Hash Tables Introduction to Algorithms Hash Tables CSE 680 Prof. Roger Crawfis.

Slides:



Advertisements
Similar presentations
Chapter 11. Hash Tables.
Advertisements

1 11. Hash Tables Heejin Park College of Information and Communications Hanyang University.
David Luebke 1 6/7/2014 CS 332: Algorithms Skip Lists Introduction to Hashing.
David Luebke 1 6/7/2014 ITCS 6114 Skip Lists Hashing.
© 2004 Goodrich, Tamassia Hash Tables
1 Designing Hash Tables Sections 5.3, 5.4, Designing a hash table 1.Hash function: establishing a key with an indexed location in a hash table.

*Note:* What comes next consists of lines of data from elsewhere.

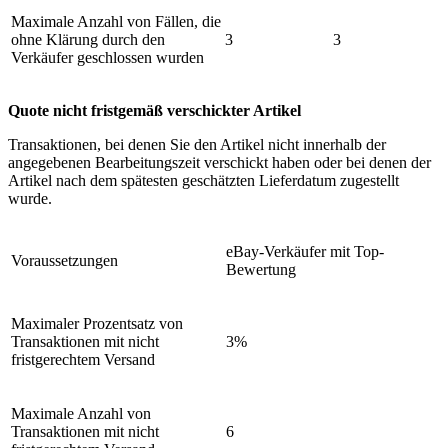
Maximale Anzahl von Fällen, die
ohne Klärung durch den
3
3
Verkäufer geschlossen wurden
Quote nicht fristgemäß verschickter Artikel
Transaktionen, bei denen Sie den Artikel nicht innerhalb der
angegebenen Bearbeitungszeit verschickt haben oder bei denen der
Artikel nach dem spätesten geschätzten Lieferdatum zugestellt
wurde.
eBay-Verkäufer mit Top-
Voraussetzungen
Bewertung
Maximaler Prozentsatz von
Transaktionen mit nicht
3%
fristgerechtem Versand
Maximale Anzahl von
Transaktionen mit nicht
6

© 2004 Goodrich, Tamassia Hash Tables
Dictionaries 4/1/2017 2:36 PM Hash Tables  …
Hashing.
Hashing as a Dictionary Implementation
© 2004 Goodrich, Tamassia Hash Tables1  
Maps. Hash Tables. Dictionaries. 2 CPSC 3200 University of Tennessee at Chattanooga – Summer 2013 © 2010 Goodrich, Tamassia.
Hashing COMP171. Hashing 2 Hashing … * Again, a (dynamic) set of elements in which we do ‘search’, ‘insert’, and ‘delete’ n Linear ones: lists, stacks,
Hashing CS 3358 Data Structures.
1.1 Data Structure and Algorithm Lecture 9 Hashing Topics Reference: Introduction to Algorithm by Cormen Chapter 12: Hash Tables.

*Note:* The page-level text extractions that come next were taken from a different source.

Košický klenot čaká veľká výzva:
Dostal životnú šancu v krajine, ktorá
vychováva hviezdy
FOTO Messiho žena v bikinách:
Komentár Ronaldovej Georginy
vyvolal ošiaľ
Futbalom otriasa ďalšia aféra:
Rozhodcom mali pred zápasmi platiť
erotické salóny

1 Chapter 9 Maps and Dictionaries. 2 A basic problem We have to store some records and perform the following: add new record add new record delete record.
Liang, Introduction to Java Programming, Eighth Edition, (c) 2011 Pearson Education, Inc. All rights reserved Chapter 48 Hashing.
1 CSE 326: Data Structures Hash Tables Autumn 2007 Lecture 14.
Hash Tables1 Part E Hash Tables  
Hash Tables1 Part E Hash Tables  
Hash Tables1 Part E Hash Tables  
COMP 171 Data Structures and Algorithms Tutorial 10 Hash Tables.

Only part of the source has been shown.